--- Excerpted records Enclosed Below ---

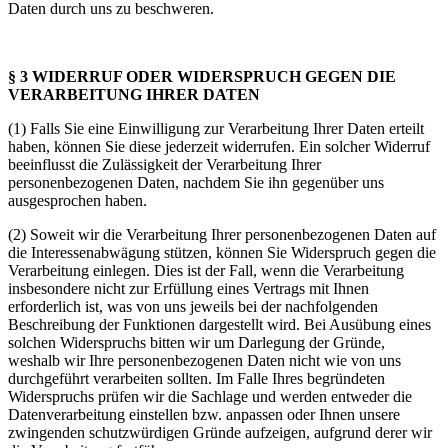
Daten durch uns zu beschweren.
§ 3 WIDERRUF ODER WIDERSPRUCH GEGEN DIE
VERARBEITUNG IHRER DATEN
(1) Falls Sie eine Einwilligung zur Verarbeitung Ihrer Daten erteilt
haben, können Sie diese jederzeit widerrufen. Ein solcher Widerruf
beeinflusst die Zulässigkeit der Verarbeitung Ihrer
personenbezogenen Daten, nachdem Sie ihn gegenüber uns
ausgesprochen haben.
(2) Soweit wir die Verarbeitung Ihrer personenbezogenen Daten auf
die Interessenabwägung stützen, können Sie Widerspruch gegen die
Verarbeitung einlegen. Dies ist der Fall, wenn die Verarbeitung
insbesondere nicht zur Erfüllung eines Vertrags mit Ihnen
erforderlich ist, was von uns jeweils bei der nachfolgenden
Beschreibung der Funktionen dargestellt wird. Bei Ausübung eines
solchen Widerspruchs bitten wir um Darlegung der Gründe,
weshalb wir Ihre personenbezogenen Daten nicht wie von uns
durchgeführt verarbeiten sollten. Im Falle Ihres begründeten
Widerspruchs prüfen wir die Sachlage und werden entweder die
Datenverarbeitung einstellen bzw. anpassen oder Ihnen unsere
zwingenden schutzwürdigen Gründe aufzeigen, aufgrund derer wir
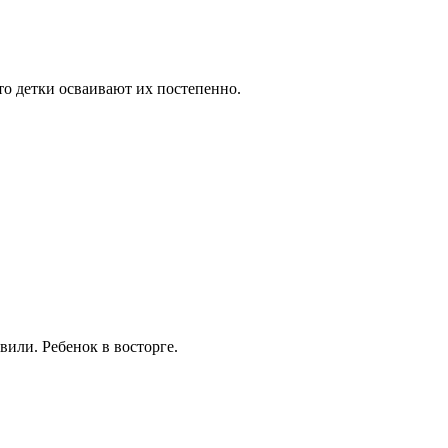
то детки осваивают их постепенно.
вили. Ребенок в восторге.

--- End of Enclosed Excerpted records ---

## Exercise prompt:
Without the pictures, repeat every record above exactly as written.

## Solution:
Daten durch uns zu beschweren.
§ 3 WIDERRUF ODER WIDERSPRUCH GEGEN DIE
VERARBEITUNG IHRER DATEN
(1) Falls Sie eine Einwilligung zur Verarbeitung Ihrer Daten erteilt
haben, können Sie diese jederzeit widerrufen. Ein solcher Widerruf
beeinflusst die Zulässigkeit der Verarbeitung Ihrer
personenbezogenen Daten, nachdem Sie ihn gegenüber uns
ausgesprochen haben.
(2) Soweit wir die Verarbeitung Ihrer personenbezogenen Daten auf
die Interessenabwägung stützen, können Sie Widerspruch gegen die
Verarbeitung einlegen. Dies ist der Fall, wenn die Verarbeitung
insbesondere nicht zur Erfüllung eines Vertrags mit Ihnen
erforderlich ist, was von uns jeweils bei der nachfolgenden
Beschreibung der Funktionen dargestellt wird. Bei Ausübung eines
solchen Widerspruchs bitten wir um Darlegung der Gründe,
weshalb wir Ihre personenbezogenen Daten nicht wie von uns
durchgeführt verarbeiten sollten. Im Falle Ihres begründeten
Widerspruchs prüfen wir die Sachlage und werden entweder die
Datenverarbeitung einstellen bzw. anpassen oder Ihnen unsere
zwingenden schutzwürdigen Gründe aufzeigen, aufgrund derer wir
то детки осваивают их постепенно.
вили. Ребенок в восторге.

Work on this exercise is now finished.